On ikinci seminerin açılış konuşmasını yapan, ülkemizin önde gelen edebiyat bilimcilerinden Prof. Dr. Onur Bilge Kula, felsefe ve edebiyatın eğitimde işlenişine ilişkin deneyimlerini ve önerilerini eğitimcilerle paylaştı. “Dil Estetiği ve Eğitim Felsefesi” başlıklı konuşmasında, özgür ve doğru bir düşünme biçimini kurmak için dilin önemini vurgulayan Kula, “Sanatçı, üretmeye devam ettiği sürece sanatın aydınlanmacı işlevini kimse önleyemez,” ifadelerini kullandı.

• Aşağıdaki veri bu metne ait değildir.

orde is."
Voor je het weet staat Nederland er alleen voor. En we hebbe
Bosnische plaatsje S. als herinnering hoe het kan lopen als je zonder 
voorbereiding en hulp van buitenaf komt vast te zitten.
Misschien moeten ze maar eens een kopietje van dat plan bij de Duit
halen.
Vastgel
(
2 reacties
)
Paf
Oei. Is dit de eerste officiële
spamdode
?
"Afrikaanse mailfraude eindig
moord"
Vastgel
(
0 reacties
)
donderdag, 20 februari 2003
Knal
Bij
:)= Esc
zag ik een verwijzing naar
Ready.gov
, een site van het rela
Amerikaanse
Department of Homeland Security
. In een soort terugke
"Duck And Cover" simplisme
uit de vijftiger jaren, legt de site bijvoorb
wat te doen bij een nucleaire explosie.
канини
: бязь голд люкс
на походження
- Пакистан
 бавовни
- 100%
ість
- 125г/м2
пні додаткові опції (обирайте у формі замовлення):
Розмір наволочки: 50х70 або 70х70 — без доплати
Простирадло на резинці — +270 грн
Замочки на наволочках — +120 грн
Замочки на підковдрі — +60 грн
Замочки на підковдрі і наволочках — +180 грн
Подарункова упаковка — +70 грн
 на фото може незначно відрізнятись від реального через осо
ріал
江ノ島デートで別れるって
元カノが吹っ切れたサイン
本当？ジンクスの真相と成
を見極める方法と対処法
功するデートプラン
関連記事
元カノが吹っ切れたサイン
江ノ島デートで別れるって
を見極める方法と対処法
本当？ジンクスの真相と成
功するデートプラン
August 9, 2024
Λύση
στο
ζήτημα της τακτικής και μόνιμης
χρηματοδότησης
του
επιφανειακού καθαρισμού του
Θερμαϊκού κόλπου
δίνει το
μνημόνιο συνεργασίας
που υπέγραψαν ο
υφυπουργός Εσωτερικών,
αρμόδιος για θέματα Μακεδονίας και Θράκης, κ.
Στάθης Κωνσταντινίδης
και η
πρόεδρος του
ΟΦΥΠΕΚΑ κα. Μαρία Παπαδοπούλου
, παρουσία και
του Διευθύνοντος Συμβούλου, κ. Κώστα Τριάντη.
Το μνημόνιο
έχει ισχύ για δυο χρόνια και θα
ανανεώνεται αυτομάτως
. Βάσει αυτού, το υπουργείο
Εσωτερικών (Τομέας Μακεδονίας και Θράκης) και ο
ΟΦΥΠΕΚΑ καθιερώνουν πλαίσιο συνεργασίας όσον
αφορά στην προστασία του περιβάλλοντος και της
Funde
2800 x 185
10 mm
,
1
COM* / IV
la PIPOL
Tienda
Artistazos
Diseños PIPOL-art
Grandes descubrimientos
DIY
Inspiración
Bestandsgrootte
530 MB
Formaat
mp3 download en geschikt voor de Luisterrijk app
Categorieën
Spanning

Seminerin dikkati çeken oturumlarından birinde; okuma kültürümüzün gelişmesine uzun yıllardır emek veren yazar, yayıncı Mine Soysal, çağdaş edebiyatımızın sevilen yazarlarından Irmak Zileli, öğrencileriyle edebiyatı buluşturma deneyimleriyle fark yaratan öğretmenler, Nurlu Tutlu ve Eser Demirkan Özpalabıyıklar bir araya geldi. “Öğretmen, Veli ve Yazar Üçgeninde Eğitimde Edebiyat” başlıklı söyleşide, Mine Soysal yetişkinlere dair, “0-17 yaş grubunu çok seviyoruz, ama okur olarak ciddiye almıyoruz, gereken saygıyı göstermiyoruz,” yorumunda bulundu. Irmak Zileli ise okurluğun bir oyun alanı olduğunu, oyun oynayan çocuğun özgürce oynayabilmesinin gerekliliğini belirtti ve, “Hikâye kurmak ve okumak, ancak özgür olarak yapılacak bir deneyim,” dedi.

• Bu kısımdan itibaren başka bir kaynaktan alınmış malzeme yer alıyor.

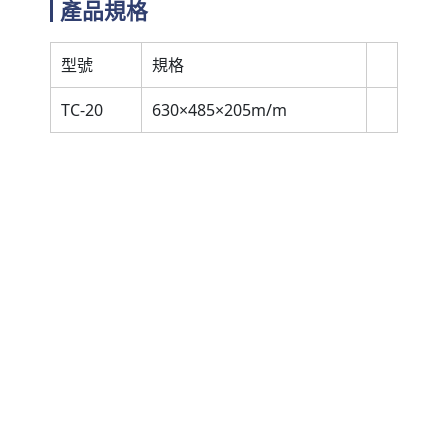
產品規格
型號
規格
TC-20
630×485×205m/m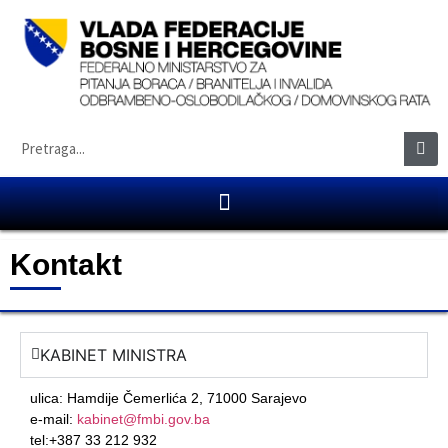
Kontakt
KABINET MINISTRA
ulica: Hamdije Čemerlića 2, 71000 Sarajevo
e-mail:
kabinet@fmbi.gov.ba
tel:+387 33 212 932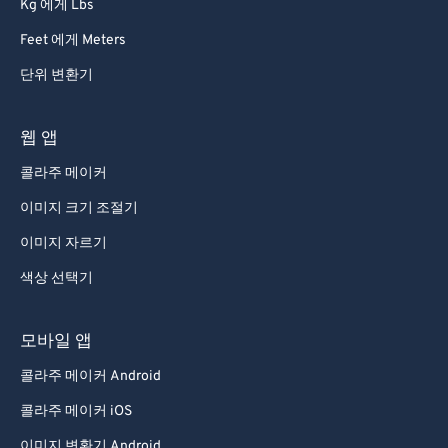
Kg 에게 Lbs
Feet 에게 Meters
단위 변환기
웹 앱
콜라주 메이커
이미지 크기 조절기
이미지 자르기
색상 선택기
모바일 앱
콜라주 메이커 Android
콜라주 메이커 iOS
이미지 변환기 Android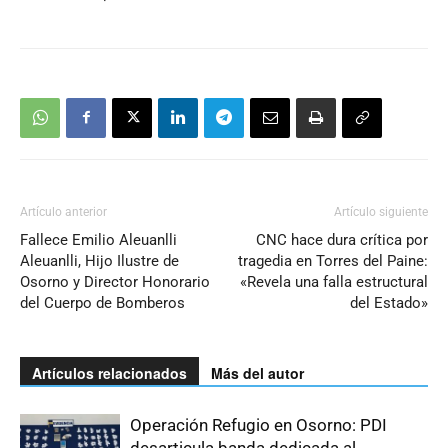
Artículo anterior
Artículo siguiente
Fallece Emilio Aleuanlli
CNC hace dura crítica por
Aleuanlli, Hijo Ilustre de
tragedia en Torres del Paine:
Osorno y Director Honorario
«Revela una falla estructural
del Cuerpo de Bomberos
del Estado»
Artículos relacionados
Más del autor
Operación Refugio en Osorno: PDI
desarticula banda dedicada al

Çağdaş edebiyatın her yaşa seslenebilen yazarlarından, Haldun Taner Öykü Ödülü sahibi Neslihan Önderoğlu, gençlerle sınırsız bir iletişim evreninin öyküler aracılığıyla nasıl kurulabileceğine dikkati çekti. Öykünün, “Günlük hayatın ve bireysel yolculukların nasıl işlediğini anlamada çok önemli,” olduğunu ifade eden yazar, “Gençlerle bir araya geldiğimde, okumanın, insanı anlama ve empati kurma yolunda çok önemli olduğunu söylüyorum,” dedi.

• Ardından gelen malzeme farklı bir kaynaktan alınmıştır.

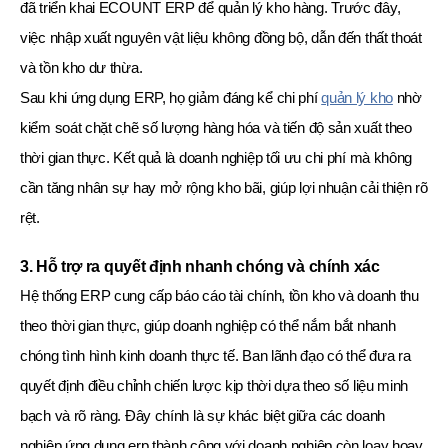
đã triển khai ECOUNT ERP để quản lý kho hàng. Trước đây,
việc nhập xuất nguyên vật liệu không đồng bộ, dẫn đến thất thoát
và tồn kho dư thừa.
Sau khi ứng dụng ERP, họ giảm đáng kể chi phí
quản lý kho
nhờ
kiểm soát chặt chẽ số lượng hàng hóa và tiến độ sản xuất theo
thời gian thực. Kết quả là doanh nghiệp tối ưu chi phí mà không
cần tăng nhân sự hay mở rộng kho bãi, giúp lợi nhuận cải thiện rõ
rệt.
3. Hỗ trợ ra quyết định nhanh chóng và chính xác
Hệ thống ERP cung cấp báo cáo tài chính, tồn kho và doanh thu
theo thời gian thực, giúp doanh nghiệp có thể nắm bắt nhanh
chóng tình hình kinh doanh thực tế. Ban lãnh đạo có thể đưa ra
quyết định điều chỉnh chiến lược kịp thời dựa theo số liệu minh
bạch và rõ ràng. Đây chính là sự khác biệt giữa các doanh
nghiệp ứng dụng erp thành công với doanh nghiệp còn loay hoay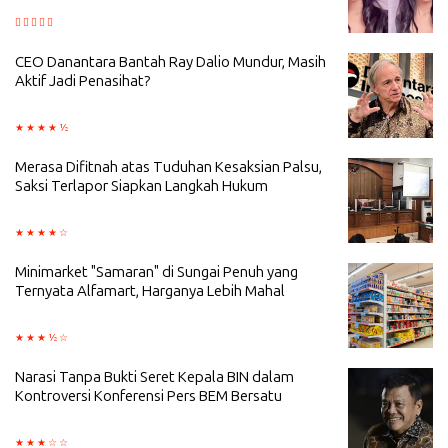
CEO Danantara Bantah Ray Dalio Mundur, Masih
Aktif Jadi Penasihat?
Merasa Difitnah atas Tuduhan Kesaksian Palsu,
Saksi Terlapor Siapkan Langkah Hukum
Minimarket "Samaran" di Sungai Penuh yang
Ternyata Alfamart, Harganya Lebih Mahal
Narasi Tanpa Bukti Seret Kepala BIN dalam
Kontroversi Konferensi Pers BEM Bersatu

Zeynep Cemali Öykü Yarışması Proje Başkanı, editör Dr. Müren Beykan, ödüllü genç öykücülere eşlik edebilen bir öğretmen olan Ayşe Özlem’le söyleşti. Beykan, son başvuru tarihi 22 Mayıs olan yarışmaya dair önemli ayrıntılar paylaştı ve yılın temasının “yalan” olduğunu hatırlattı. Yarışmada kazanma endişesi yerine, sınıfta paylaşılanların ve öğretmenin aktardıklarının “öğrencilerin öykü yazarken kendilerini keşfetmesine” katkısından söz etti. Ayşe Özlem ise, öğrencileriyle edebiyat ve öykü yarışmasına hazırlanma deneyimini çarpıcı örneklerle özetledi.

Seminerin “Yaratıcı Okuma Uygulamaları” bölümünde dört öğretmen, öğrencileriyle gerçekleştirdikleri yaratıcı okuma uygulamalarını meslektaşlarına sundu. Kitap seçiminden uygulama adımlarına dek öğrencilerinin okudukları kitaplardan yola çıkarak ürettikleri projeleri örneklediler.

Eğitimde Edebiyat Semineri’nin tüm içeriği Mayıs’ta, edebiyat e-dergisi Keçi’nin YAZ 2019 sayısında, keciedebiyat.com adresinde yayınlanacak ve ücretsiz olarak okunabilecek.